● **TASK**
Repeat, line for line, the entries printed below.

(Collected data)
━━━━

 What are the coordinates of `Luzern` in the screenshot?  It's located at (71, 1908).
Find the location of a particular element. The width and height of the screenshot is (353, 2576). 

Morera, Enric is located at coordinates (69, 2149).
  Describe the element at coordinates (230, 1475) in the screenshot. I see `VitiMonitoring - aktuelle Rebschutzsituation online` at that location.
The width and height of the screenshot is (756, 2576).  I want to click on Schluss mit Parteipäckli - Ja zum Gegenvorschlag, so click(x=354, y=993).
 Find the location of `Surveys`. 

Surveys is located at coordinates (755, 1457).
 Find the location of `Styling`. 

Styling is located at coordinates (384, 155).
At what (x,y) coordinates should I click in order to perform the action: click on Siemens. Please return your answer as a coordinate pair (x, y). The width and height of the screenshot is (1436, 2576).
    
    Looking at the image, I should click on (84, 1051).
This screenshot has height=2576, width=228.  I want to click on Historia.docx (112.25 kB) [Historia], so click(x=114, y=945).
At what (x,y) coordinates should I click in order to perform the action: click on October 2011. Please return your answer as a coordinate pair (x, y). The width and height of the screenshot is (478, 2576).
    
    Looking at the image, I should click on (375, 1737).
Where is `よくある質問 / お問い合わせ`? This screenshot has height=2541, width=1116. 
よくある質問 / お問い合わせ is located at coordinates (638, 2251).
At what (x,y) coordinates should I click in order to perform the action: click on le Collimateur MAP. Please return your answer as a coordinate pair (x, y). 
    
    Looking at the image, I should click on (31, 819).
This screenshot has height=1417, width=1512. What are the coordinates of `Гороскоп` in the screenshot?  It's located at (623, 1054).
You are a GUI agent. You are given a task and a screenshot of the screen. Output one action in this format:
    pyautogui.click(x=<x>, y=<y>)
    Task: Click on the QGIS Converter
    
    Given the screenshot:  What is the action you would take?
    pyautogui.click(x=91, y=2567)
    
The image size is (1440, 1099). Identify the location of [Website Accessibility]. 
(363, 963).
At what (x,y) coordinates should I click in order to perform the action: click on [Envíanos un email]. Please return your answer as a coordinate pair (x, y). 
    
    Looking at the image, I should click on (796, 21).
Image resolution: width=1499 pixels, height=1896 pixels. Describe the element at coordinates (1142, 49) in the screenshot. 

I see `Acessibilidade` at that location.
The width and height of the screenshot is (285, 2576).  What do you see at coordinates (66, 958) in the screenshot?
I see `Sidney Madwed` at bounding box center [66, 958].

━━━━

● **RESPONSE TO THIS EXERCISE**
 What are the coordinates of `Luzern` in the screenshot?  It's located at (71, 1908).
Find the location of a particular element. The width and height of the screenshot is (353, 2576). 

Morera, Enric is located at coordinates (69, 2149).
  Describe the element at coordinates (230, 1475) in the screenshot. I see `VitiMonitoring - aktuelle Rebschutzsituation online` at that location.
The width and height of the screenshot is (756, 2576).  I want to click on Schluss mit Parteipäckli - Ja zum Gegenvorschlag, so click(x=354, y=993).
 Find the location of `Surveys`. 

Surveys is located at coordinates (755, 1457).
 Find the location of `Styling`. 

Styling is located at coordinates (384, 155).
At what (x,y) coordinates should I click in order to perform the action: click on Siemens. Please return your answer as a coordinate pair (x, y). The width and height of the screenshot is (1436, 2576).
    
    Looking at the image, I should click on (84, 1051).
This screenshot has height=2576, width=228.  I want to click on Historia.docx (112.25 kB) [Historia], so click(x=114, y=945).
At what (x,y) coordinates should I click in order to perform the action: click on October 2011. Please return your answer as a coordinate pair (x, y). The width and height of the screenshot is (478, 2576).
    
    Looking at the image, I should click on (375, 1737).
Where is `よくある質問 / お問い合わせ`? This screenshot has height=2541, width=1116. 
よくある質問 / お問い合わせ is located at coordinates (638, 2251).
At what (x,y) coordinates should I click in order to perform the action: click on le Collimateur MAP. Please return your answer as a coordinate pair (x, y). 
    
    Looking at the image, I should click on (31, 819).
This screenshot has height=1417, width=1512. What are the coordinates of `Гороскоп` in the screenshot?  It's located at (623, 1054).
You are a GUI agent. You are given a task and a screenshot of the screen. Output one action in this format:
    pyautogui.click(x=<x>, y=<y>)
    Task: Click on the QGIS Converter
    
    Given the screenshot:  What is the action you would take?
    pyautogui.click(x=91, y=2567)
    
The image size is (1440, 1099). Identify the location of [Website Accessibility]. 
(363, 963).
At what (x,y) coordinates should I click in order to perform the action: click on [Envíanos un email]. Please return your answer as a coordinate pair (x, y). 
    
    Looking at the image, I should click on (796, 21).
Image resolution: width=1499 pixels, height=1896 pixels. Describe the element at coordinates (1142, 49) in the screenshot. 

I see `Acessibilidade` at that location.
The width and height of the screenshot is (285, 2576).  What do you see at coordinates (66, 958) in the screenshot?
I see `Sidney Madwed` at bounding box center [66, 958].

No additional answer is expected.